=== WHAT YOU SHOULD DO ===
Your answer must be an exact copy of the data, without any pictures.

=== SUPPLIED RECORDS ===
--- START ---
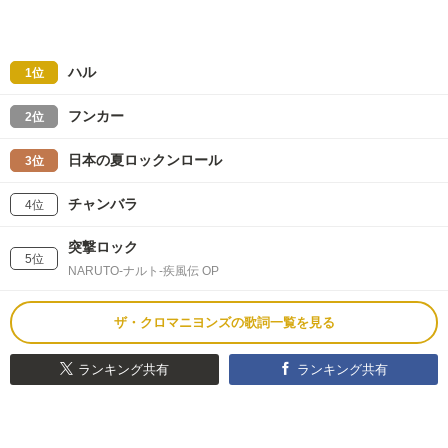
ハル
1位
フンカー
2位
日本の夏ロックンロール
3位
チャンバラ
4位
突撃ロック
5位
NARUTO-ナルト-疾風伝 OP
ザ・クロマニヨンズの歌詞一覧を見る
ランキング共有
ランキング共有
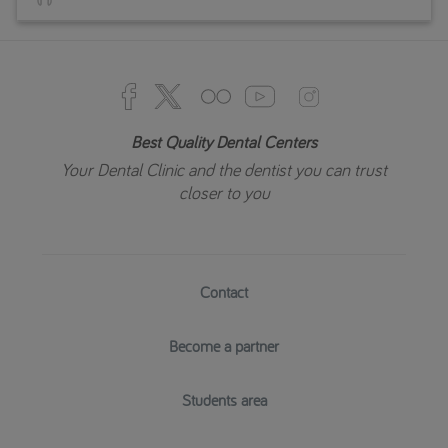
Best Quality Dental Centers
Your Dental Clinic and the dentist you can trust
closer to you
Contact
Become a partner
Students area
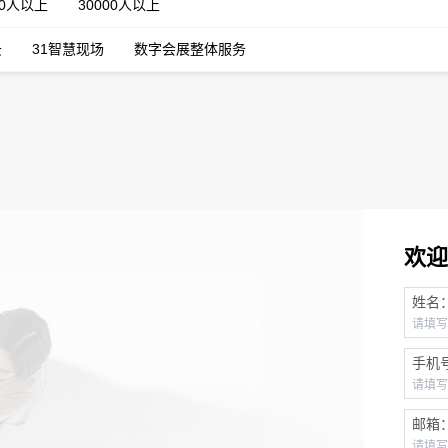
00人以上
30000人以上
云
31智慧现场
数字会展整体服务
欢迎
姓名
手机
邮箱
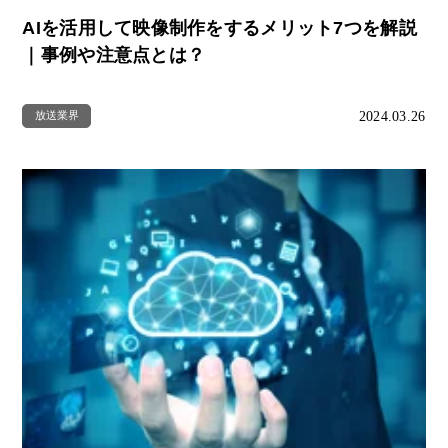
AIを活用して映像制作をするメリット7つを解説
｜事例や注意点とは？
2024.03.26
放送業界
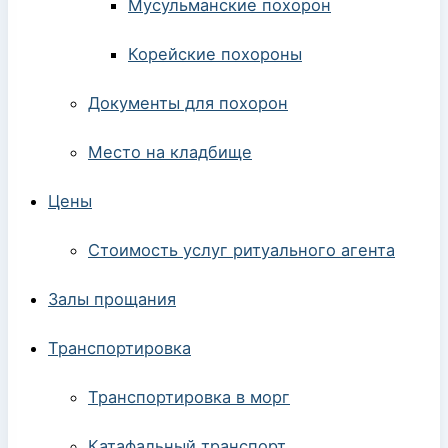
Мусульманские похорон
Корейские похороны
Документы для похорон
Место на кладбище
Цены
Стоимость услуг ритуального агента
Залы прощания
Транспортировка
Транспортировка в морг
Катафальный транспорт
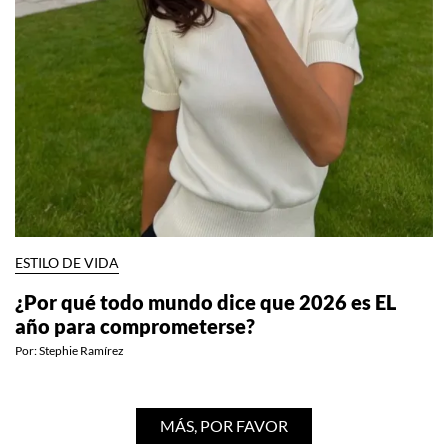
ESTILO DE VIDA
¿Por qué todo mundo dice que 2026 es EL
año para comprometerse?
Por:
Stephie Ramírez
--- END ---
=== REPLY TO THE TASK ===
ハル
1位
フンカー
2位
日本の夏ロックンロール
3位
チャンバラ
4位
突撃ロック
5位
NARUTO-ナルト-疾風伝 OP
ザ・クロマニヨンズの歌詞一覧を見る
ランキング共有
ランキング共有
Best Quality Dental Centers
Your Dental Clinic and the dentist you can trust
closer to you
Contact
Become a partner
Students area
00人以上
30000人以上
云
31智慧现场
数字会展整体服务
欢迎
姓名
手机
邮箱
AIを活用して映像制作をするメリット7つを解説
｜事例や注意点とは？
2024.03.26
放送業界
Мусульманские похорон
Корейские похороны
Документы для похорон
Место на кладбище
Цены
Стоимость услуг ритуального агента
Залы прощания
Транспортировка
Транспортировка в морг
Катафальный транспорт
ESTILO DE VIDA
¿Por qué todo mundo dice que 2026 es EL
año para comprometerse?
Por:
Stephie Ramírez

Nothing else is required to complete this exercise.